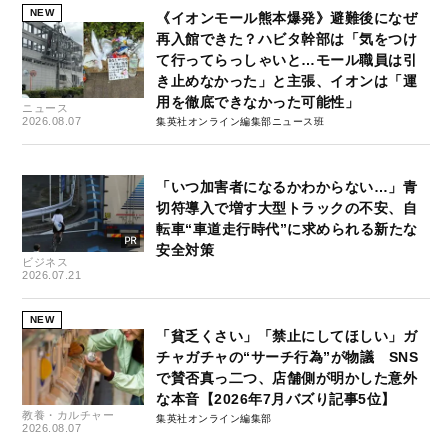
NEW
《イオンモール熊本爆発》避難後になぜ
再入館できた？ハビタ幹部は「気をつけ
て行ってらっしゃいと…モール職員は引
き止めなかった」と主張、イオンは「運
用を徹底できなかった可能性」
ニュース
2026.08.07
集英社オンライン編集部ニュース班
「いつ加害者になるかわからない…」青
切符導入で増す大型トラックの不安、自
転車“車道走行時代”に求められる新たな
安全対策
ビジネス
2026.07.21
NEW
「貧乏くさい」「禁止にしてほしい」ガ
チャガチャの“サーチ行為”が物議 SNS
で賛否真っ二つ、店舗側が明かした意外
な本音【2026年7月バズり記事5位】
教養・カルチャー
集英社オンライン編集部
2026.08.07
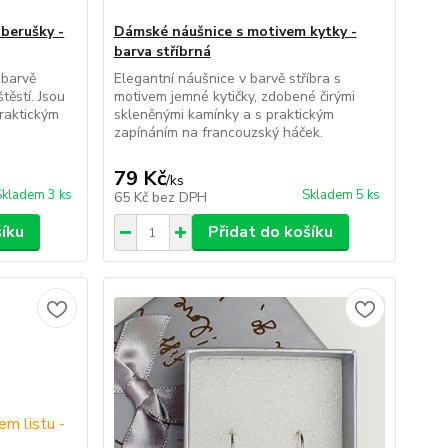
berušky -
Dámské náušnice s motivem kytky -
barva stříbrná
 barvě
Elegantní náušnice v barvě stříbra s
těstí. Jsou
motivem jemné kytičky, zdobené čirými
praktickým
skleněnými kamínky a s praktickým
zapínáním na francouzský háček.
79 Kč
/
ks
Skladem 3 ks
Skladem 5 ks
65 Kč
bez DPH
šíku
Přidat do košíku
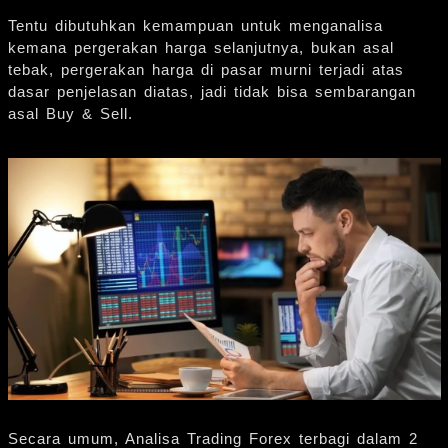
Tentu dibutuhkan kemampuan untuk menganalisa
kemana pergerakan harga selanjutnya, bukan asal
tebak, pergerakan harga di pasar murni terjadi atas
dasar penjelasan diatas, jadi tidak bisa sembarangan
asal Buy & Sell.
Secara umum, Analisa Trading Forex terbagi dalam 2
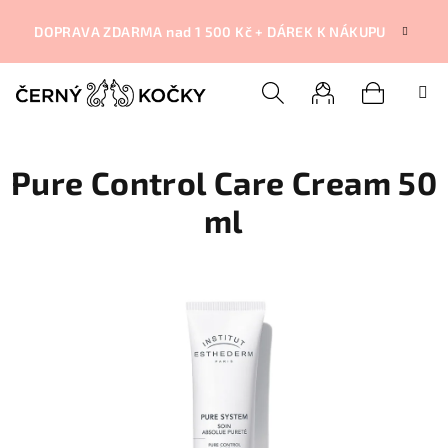
Přejít
na
DOPRAVA ZDARMA nad 1 500 Kč + DÁREK K NÁKUPU
obsah
Nákupní
Hledat
Přihlášení
Pure Control Care Cream 50
košík
ml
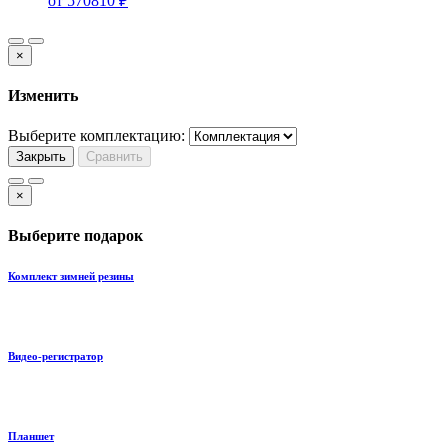
от
570810
₽
×
Изменить
Выберите комплектацию:
Закрыть
Сравнить
×
Выберите подарок
Комплект зимней резины
Видео-регистратор
Планшет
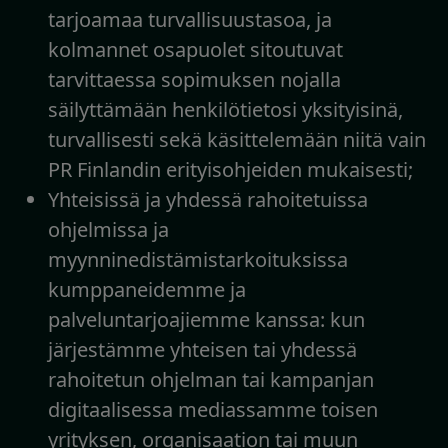
tarjoamaa turvallisuustasoa, ja
kolmannet osapuolet sitoutuvat
tarvittaessa sopimuksen nojalla
säilyttämään henkilötietosi yksityisinä,
turvallisesti sekä käsittelemään niitä vain
PR Finlandin erityisohjeiden mukaisesti;
Yhteisissä ja yhdessä rahoitetuissa
ohjelmissa ja
myynninedistämistarkoituksissa
kumppaneidemme ja
palveluntarjoajiemme kanssa: kun
järjestämme yhteisen tai yhdessä
rahoitetun ohjelman tai kampanjan
digitaalisessa mediassamme toisen
yrityksen, organisaation tai muun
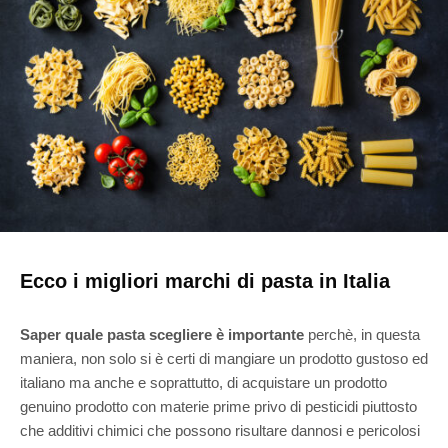
Ecco i migliori marchi di pasta in Italia
Saper quale pasta scegliere è importante
perchè, in questa
maniera, non solo si è certi di mangiare un prodotto gustoso ed
italiano ma anche e soprattutto, di acquistare un prodotto
genuino prodotto con materie prime privo di pesticidi piuttosto
che additivi chimici che possono risultare dannosi e pericolosi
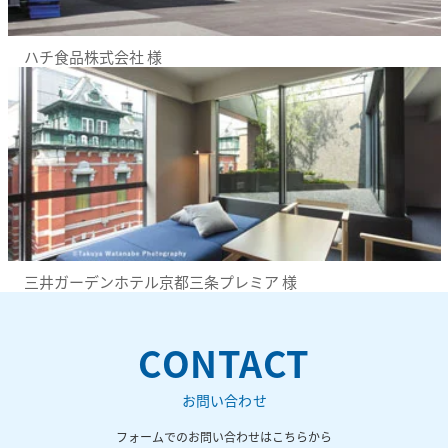
ハチ食品株式会社 様
三井ガーデンホテル京都三条プレミア 様
CONTACT
お問い合わせ
フォームでのお問い合わせはこちらから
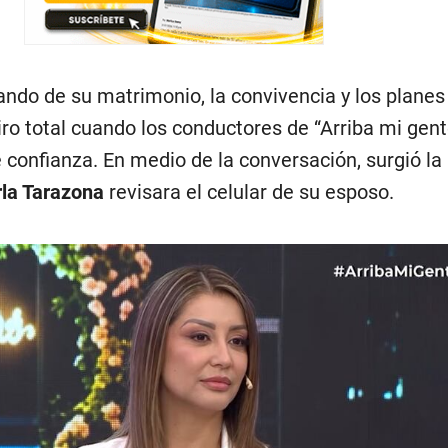
lando de su matrimonio, la convivencia y los planes 
giro total cuando los conductores de “Arriba mi gent
 confianza. En medio de la conversación, surgió la
la Tarazona
revisara el celular de su esposo.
===
> AIM OF THE TASK: Skip the pictures, then write out every entry exactly.

> RESULT OF THE EXERCISE:
NEW
《イオンモール熊本爆発》避難後になぜ
再入館できた？ハビタ幹部は「気をつけ
て行ってらっしゃいと…モール職員は引
き止めなかった」と主張、イオンは「運
用を徹底できなかった可能性」
ニュース
2026.08.07
集英社オンライン編集部ニュース班
「いつ加害者になるかわからない…」青
切符導入で増す大型トラックの不安、自
転車“車道走行時代”に求められる新たな
安全対策
ビジネス
2026.07.21
NEW
「貧乏くさい」「禁止にしてほしい」ガ
チャガチャの“サーチ行為”が物議 SNS
で賛否真っ二つ、店舗側が明かした意外
な本音【2026年7月バズり記事5位】
教養・カルチャー
集英社オンライン編集部
2026.08.07
berušky -
Dámské náušnice s motivem kytky -
barva stříbrná
 barvě
Elegantní náušnice v barvě stříbra s
těstí. Jsou
motivem jemné kytičky, zdobené čirými
praktickým
skleněnými kamínky a s praktickým
zapínáním na francouzský háček.
79 Kč
/
ks
Skladem 3 ks
Skladem 5 ks
65 Kč
bez DPH
šíku
Přidat do košíku
Tentu dibutuhkan kemampuan untuk menganalisa
kemana pergerakan harga selanjutnya, bukan asal
tebak, pergerakan harga di pasar murni terjadi atas
dasar penjelasan diatas, jadi tidak bisa sembarangan
asal Buy & Sell.
Secara umum, Analisa Trading Forex terbagi dalam 2
Přejít
na
DOPRAVA ZDARMA nad 1 500 Kč + DÁREK K NÁKUPU
obsah
Nákupní
Hledat
Přihlášení
Pure Control Care Cream 50
košík
ml
от
570810
₽
×
Изменить
Выберите комплектацию:
Закрыть
Сравнить
×
Выберите подарок
Комплект зимней резины
Видео-регистратор
Планшет
tarjoamaa turvallisuustasoa, ja
kolmannet osapuolet sitoutuvat
tarvittaessa sopimuksen nojalla
säilyttämään henkilötietosi yksityisinä,
turvallisesti sekä käsittelemään niitä vain
PR Finlandin erityisohjeiden mukaisesti;
Yhteisissä ja yhdessä rahoitetuissa
ohjelmissa ja
myynninedistämistarkoituksissa
kumppaneidemme ja
palveluntarjoajiemme kanssa: kun
järjestämme yhteisen tai yhdessä
rahoitetun ohjelman tai kampanjan
digitaalisessa mediassamme toisen
yrityksen, organisaation tai muun
Ecco i migliori marchi di pasta in Italia
Saper quale pasta scegliere è importante
perchè, in questa
maniera, non solo si è certi di mangiare un prodotto gustoso ed
italiano ma anche e soprattutto, di acquistare un prodotto
genuino prodotto con materie prime privo di pesticidi piuttosto
che additivi chimici che possono risultare dannosi e pericolosi
ハチ食品株式会社 様
三井ガーデンホテル京都三条プレミア 様
CONTACT
お問い合わせ
フォームでのお問い合わせはこちらから
lando de su matrimonio, la convivencia y los planes 
giro total cuando los conductores de “Arriba mi gent
 confianza. En medio de la conversación, surgió la
la Tarazona
revisara el celular de su esposo.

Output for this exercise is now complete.